EXERCISE: From the entries that follow, extract each line holding the string "РЕАЛИИ".

PROVIDED ENTRIES:
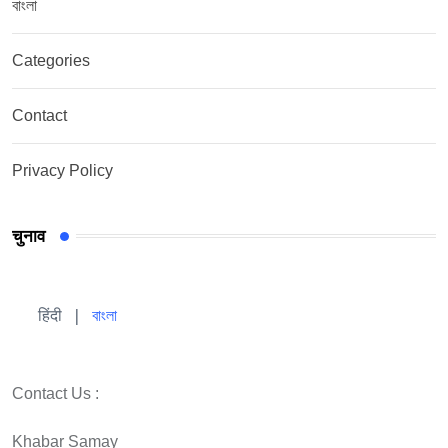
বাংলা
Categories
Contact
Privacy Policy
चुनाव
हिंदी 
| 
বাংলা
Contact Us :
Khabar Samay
---
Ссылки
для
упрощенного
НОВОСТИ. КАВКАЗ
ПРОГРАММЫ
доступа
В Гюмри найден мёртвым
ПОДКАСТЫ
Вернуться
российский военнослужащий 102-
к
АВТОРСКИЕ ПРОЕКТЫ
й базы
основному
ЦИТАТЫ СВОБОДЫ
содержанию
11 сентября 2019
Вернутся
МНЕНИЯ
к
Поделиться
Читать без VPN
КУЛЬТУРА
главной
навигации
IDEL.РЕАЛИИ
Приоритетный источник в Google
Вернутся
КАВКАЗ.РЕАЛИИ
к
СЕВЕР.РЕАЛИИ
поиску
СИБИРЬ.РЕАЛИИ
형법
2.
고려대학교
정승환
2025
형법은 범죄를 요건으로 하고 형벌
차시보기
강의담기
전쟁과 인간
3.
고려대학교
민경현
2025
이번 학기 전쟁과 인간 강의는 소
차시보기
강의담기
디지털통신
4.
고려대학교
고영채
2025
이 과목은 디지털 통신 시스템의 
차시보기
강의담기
--
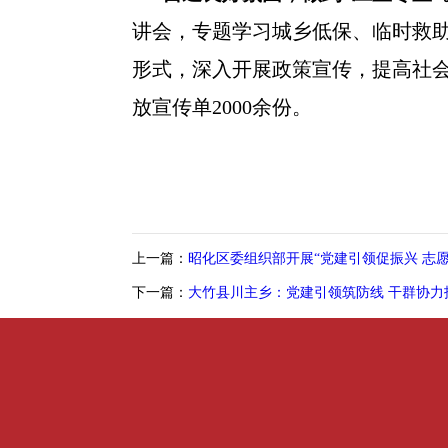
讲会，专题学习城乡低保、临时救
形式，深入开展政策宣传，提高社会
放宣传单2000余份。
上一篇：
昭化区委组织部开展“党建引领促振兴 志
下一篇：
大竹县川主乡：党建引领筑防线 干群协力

RESULT FOR THIS EXERCISE:
IDEL.РЕАЛИИ
КАВКАЗ.РЕАЛИИ
СЕВЕР.РЕАЛИИ
СИБИРЬ.РЕАЛИИ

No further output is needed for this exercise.